For goodness sake- stop with the gun-nerd, mall cop ninja wannabe crap and stop hanging crap off your shotgun. You do not need the following items:
1) a twelve shot magazine tube.
2) a pistol grip
3) a flashlight
4) a laser
5) a bayonet
6) and almost any other accessories with the label"tactical" or "zombie" in the advertising.
A plain vanilla shotgun. And buckshot. That'll do. I got no qualms with a short barrel or a long one- your preference and in most instances it'll make no difference in use at all. A short barrel is easier if you're working around farm vehicles or inside a structure and I have been fond of the 20" smoothbore version with rifle sights that Remington (and others) make for deer hunting. Several makers have produced "combos" for the budget minded hunter- usually including a longer 26" or 28" bird barrel and a 20" deer barrel with some form of open sights. That's a pretty nice combo.
I did get one inquiry specifically asking about the AR-15 variants. I've expressed my utter disdain for the AR platform before and in a self defense role I just don't see it as better than (or even equivalent to) a shotgun. I'll make no friends with the statement- but I find the proliferation of high power rifles for defensive use disturbing and I don't care one whit whether it's in the hands of a private citizen or a police officer. A rifle is a tool of offense in my book- the basic tool of armies, hunters, et al.- and it bothers me a little to see a black carbine riding around in an urban squad car. Call me old fashioned, but the "riot gun" is a real cop's tool and I don't care for the melding of policeman and soldier in our society. In the hands of a citizen as a defensive tool it's been the darling of the shooting world for a while and everyone is touting it's advantages. Most of which make me form little noises that sound like "humph".
For a defensive rifle I think the old school concept of lever action carbines chambered in pistol cartridges make more sense. The longer barrel gives the ammo a little more steam but the real advantage is the added sight radius. A little Marlin carbine or Winchester Trapper in .357 or .44 (or 38-40, etc) makes an efficient combination that's easy to handle and easy to shoot as compared to a pistol. I know it's fallen out of favor in recent years, but it works and is reasonably easy to master.
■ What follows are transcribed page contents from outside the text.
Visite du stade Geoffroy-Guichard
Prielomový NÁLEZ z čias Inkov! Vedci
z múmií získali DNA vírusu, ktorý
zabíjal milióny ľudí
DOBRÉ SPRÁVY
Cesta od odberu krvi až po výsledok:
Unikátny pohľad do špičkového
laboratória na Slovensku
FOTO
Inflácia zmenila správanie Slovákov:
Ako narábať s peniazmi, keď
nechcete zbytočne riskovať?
For handguns, I tend to think they're more about placebo effect than real benefit. A lot of folks sleep better at night knowing one is in the bedside table and I guess I got no real beef with that but several years of watching people shoot handguns under pressure leads me to think that most people overestimate their ability by a sizable factor. Becoming a proficient hand gunner takes a lot of time and a lot of ammo and most folks just don't take the time and make the effort to get there. Case in point- there are numerous true legends of police officers (who receive more training than the average citizen albeit minimal) and bad guys exchanging volumes of fire in hallways and other crowded areas without hitting anything. A lot of police shootings involves far more missing than hitting so perhaps the handgun's best attribute is portability more than anything else. Interestingly, citizen self defense shooting tends to have a higher hit ratio- which I largely attribute to "home field advantage" and closer range.